Quality studies at Wikimania2007

4. August 2007 um 05:38 Keine Kommentare

I just participated in a Wikimania 2007 session with two very smart talks about quality studies in Wikipedia. Both were examples of rare (but hopefully growing) number of scientific studies with knowledge of Wikipedia internals and relevance to the practical needs of Wikipedia. Last but not least they both include working implementations instead of ideas only.
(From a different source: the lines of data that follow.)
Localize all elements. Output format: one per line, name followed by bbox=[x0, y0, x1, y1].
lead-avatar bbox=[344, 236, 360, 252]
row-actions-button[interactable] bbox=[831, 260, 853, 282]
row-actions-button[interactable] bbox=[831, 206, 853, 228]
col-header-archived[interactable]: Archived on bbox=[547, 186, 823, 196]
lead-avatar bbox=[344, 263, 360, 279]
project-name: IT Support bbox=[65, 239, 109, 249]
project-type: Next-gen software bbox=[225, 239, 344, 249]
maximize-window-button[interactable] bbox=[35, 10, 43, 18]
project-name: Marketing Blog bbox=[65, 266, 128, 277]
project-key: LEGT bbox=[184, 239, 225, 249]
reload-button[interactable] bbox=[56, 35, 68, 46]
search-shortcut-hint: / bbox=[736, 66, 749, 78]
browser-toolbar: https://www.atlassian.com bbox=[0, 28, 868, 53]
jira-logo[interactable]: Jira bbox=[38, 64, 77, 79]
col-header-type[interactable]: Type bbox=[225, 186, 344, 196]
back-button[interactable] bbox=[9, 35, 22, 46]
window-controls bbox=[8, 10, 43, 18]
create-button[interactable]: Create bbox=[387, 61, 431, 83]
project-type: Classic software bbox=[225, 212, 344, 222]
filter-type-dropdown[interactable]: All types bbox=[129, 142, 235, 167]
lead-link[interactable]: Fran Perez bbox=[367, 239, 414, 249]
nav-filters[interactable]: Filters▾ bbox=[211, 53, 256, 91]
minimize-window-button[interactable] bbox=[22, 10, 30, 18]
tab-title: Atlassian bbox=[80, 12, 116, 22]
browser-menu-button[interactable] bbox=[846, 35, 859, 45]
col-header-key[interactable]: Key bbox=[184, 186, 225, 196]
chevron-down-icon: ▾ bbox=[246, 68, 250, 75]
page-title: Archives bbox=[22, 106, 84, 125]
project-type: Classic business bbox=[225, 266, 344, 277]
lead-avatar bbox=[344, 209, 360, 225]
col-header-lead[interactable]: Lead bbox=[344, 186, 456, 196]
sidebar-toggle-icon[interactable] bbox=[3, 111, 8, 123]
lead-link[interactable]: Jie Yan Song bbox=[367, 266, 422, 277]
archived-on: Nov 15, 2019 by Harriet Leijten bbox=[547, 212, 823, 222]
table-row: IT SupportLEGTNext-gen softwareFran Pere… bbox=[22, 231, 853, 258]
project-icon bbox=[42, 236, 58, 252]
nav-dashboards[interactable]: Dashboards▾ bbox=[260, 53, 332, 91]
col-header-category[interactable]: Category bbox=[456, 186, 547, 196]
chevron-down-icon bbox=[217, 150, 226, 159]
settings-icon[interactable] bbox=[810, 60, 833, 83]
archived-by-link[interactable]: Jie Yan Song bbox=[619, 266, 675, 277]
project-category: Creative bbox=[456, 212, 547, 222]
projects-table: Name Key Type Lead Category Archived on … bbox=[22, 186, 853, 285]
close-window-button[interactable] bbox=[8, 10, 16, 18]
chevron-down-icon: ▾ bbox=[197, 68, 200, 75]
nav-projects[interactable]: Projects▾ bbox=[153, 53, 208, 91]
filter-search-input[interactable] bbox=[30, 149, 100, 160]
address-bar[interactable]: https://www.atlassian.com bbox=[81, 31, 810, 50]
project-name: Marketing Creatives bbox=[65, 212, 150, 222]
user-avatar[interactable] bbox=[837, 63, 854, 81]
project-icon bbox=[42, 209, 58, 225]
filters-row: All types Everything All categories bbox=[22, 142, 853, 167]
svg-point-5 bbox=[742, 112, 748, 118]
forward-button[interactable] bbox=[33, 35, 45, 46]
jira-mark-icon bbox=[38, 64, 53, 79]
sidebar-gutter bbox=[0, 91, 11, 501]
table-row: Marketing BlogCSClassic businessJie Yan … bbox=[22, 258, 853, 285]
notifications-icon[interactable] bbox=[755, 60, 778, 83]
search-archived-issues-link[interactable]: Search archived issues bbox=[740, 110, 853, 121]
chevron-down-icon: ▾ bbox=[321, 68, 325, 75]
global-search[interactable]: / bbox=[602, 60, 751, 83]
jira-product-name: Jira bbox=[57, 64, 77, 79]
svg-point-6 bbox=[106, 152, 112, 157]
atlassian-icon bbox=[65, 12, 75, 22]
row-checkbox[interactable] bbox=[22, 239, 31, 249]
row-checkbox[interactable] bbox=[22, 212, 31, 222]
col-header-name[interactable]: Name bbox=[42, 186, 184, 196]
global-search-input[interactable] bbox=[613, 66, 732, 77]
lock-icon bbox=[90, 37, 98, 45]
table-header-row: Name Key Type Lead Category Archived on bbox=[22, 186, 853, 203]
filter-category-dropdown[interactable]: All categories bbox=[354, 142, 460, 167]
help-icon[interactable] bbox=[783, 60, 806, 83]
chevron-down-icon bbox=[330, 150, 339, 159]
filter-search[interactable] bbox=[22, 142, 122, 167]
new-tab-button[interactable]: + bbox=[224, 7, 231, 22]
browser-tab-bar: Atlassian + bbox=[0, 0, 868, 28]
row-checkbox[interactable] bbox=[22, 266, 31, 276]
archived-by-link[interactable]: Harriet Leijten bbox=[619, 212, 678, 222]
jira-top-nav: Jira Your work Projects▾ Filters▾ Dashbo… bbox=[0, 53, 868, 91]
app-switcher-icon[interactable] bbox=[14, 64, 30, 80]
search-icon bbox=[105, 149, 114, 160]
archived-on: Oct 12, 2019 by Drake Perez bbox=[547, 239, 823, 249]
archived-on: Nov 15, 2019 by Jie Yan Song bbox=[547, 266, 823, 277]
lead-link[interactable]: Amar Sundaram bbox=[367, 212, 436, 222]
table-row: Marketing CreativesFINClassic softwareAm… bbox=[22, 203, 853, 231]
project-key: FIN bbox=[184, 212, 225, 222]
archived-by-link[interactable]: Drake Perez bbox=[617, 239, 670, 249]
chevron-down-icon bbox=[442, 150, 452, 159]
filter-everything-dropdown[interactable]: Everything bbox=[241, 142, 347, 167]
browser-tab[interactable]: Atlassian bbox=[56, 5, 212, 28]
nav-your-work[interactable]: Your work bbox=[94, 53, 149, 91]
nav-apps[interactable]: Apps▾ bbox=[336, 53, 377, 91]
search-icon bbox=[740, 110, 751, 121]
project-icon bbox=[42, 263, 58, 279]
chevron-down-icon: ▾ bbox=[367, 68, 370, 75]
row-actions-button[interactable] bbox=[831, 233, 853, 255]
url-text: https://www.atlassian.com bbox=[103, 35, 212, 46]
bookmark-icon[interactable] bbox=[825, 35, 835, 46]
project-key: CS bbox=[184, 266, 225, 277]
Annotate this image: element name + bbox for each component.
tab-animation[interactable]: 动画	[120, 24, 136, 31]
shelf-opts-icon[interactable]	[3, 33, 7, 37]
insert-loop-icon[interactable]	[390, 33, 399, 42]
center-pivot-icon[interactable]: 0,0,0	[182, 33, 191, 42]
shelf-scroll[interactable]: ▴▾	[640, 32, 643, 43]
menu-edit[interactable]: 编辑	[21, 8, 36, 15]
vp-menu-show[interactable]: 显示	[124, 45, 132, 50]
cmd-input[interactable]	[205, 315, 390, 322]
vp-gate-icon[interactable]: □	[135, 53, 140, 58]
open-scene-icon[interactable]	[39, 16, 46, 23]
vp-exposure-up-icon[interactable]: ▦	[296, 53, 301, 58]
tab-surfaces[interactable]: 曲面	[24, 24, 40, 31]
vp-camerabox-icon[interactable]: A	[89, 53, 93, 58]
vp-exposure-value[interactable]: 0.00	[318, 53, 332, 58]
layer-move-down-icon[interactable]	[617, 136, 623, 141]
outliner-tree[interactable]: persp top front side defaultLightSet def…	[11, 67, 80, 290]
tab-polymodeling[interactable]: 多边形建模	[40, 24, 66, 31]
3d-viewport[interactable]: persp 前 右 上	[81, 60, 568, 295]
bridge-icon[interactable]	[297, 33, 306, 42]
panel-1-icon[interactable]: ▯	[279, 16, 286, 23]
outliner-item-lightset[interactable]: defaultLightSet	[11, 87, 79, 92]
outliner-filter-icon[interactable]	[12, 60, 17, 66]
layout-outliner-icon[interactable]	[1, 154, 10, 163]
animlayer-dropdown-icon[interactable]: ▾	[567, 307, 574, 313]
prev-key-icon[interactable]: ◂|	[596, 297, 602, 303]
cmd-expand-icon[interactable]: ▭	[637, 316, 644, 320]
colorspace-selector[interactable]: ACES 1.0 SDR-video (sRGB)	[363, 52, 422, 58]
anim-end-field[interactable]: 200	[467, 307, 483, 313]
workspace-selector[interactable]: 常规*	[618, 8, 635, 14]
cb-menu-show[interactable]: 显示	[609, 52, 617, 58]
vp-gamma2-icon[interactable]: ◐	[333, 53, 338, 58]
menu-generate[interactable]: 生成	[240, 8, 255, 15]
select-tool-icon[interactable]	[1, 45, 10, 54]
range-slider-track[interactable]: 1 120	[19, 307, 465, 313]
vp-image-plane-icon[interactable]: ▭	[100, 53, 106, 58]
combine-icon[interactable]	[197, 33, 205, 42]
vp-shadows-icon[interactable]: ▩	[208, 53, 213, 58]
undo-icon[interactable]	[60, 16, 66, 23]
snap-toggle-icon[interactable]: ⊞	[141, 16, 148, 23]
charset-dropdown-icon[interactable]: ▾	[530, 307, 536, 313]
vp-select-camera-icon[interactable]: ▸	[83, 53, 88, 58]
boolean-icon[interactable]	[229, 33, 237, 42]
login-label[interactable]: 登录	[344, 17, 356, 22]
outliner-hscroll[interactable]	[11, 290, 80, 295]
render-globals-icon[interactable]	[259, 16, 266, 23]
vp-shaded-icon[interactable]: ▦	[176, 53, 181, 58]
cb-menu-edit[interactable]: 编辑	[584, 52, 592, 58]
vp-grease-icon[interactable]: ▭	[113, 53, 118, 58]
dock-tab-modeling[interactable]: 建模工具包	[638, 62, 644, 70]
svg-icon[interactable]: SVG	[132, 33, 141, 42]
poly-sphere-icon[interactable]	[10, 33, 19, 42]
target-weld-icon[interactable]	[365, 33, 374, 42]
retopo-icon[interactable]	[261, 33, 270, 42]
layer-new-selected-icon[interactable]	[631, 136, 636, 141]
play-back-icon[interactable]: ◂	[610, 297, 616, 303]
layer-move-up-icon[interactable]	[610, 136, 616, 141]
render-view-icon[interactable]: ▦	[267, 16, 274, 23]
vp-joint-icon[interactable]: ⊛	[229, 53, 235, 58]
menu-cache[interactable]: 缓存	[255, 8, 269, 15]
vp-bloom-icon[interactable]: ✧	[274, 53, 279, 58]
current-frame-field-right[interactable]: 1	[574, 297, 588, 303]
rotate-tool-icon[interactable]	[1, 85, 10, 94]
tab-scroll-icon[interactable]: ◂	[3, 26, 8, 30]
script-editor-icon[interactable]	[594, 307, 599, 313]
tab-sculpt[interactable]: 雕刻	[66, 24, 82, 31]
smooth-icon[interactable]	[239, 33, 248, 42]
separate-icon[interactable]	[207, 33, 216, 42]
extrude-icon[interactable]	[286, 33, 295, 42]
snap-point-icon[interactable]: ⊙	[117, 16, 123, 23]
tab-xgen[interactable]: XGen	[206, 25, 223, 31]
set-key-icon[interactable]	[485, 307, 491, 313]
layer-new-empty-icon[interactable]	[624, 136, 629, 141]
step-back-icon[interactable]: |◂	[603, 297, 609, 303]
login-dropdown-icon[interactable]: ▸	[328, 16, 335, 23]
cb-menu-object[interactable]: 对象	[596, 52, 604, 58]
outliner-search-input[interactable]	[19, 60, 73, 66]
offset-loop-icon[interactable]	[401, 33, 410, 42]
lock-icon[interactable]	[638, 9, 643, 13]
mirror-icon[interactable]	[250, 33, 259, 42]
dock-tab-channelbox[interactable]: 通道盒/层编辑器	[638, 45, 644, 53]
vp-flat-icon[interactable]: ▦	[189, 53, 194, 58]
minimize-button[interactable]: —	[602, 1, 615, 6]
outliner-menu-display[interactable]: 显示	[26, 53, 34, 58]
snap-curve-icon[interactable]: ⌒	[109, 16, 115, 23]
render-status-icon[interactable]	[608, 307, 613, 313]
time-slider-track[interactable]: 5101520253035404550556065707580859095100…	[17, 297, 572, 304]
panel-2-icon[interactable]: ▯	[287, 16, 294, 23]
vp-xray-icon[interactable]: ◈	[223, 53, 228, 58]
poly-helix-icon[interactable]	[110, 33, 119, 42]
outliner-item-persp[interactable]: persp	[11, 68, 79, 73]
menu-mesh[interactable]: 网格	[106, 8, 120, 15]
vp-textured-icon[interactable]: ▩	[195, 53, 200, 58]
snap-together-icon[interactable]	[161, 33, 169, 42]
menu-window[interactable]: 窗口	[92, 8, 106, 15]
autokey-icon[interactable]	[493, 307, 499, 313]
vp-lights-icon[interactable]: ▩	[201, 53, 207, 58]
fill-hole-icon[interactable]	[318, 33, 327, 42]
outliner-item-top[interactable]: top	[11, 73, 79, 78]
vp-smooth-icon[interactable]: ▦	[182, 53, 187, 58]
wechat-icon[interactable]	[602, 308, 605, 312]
First there is Using Natural Language Processing to determine the quality of Wikipedia articles by Brian Mingus, Trevor Pincock and Laura Rassbach. Brian, an undergraduate student at Colorado, presented a rating system that was trained by existing Quality assesments of Wikipedia articles and a large set of features that may possible be related to quality, mainly computed by methods of natural language processing. Machine classification could predict ratings very well. Brian believes (and convinced me) that the best approach to determining article quality is a combination of human ratings and machine classifications. Human ratings serve as training data and algorithms can reverse engineer the human ratings. You should not think that binary, top-down ratings like the upcoming stable versions done by expert are the definite solution – but they may be additional information to predict quality and to train automatic systems that reproduce and summarize quality ratings. I will publish links to Brian’s slides, paper and code as soon as I get them (we collect all slides). A preliminary paper is in the Wikimania Wiki.

In the second talk Luca De Alfaro presented A Content-Driven Reputation System for the Wikipedia. The basic idea of his clever algorithm to predict trustability of Wikipedia texts is that authors of long-lived contributions gain reputation and authors of reverted contributions lose reputation. The detection and rating of remaining, changed, and reverted contributions is similar to WikiBlame but much more elaborated. Based on the analysis of the whole English, Italian, and French Wikipedia paragraphs and words can be coloured: text that is likely to be trusted is white while text that better should be checked is more orange. See the demo and the paper presented at WWW2007 (slides will follow).

I hope that Wikipedians and local Wikimedia chapters will catch up these efforts to get the tools usable in practise, for instance at Wikimedia Toolserver. Wikipedians, developers, Wikimedia organizations, and scientists need to work together tightly to bring smart ideas in Wikipedia quality research to real applications.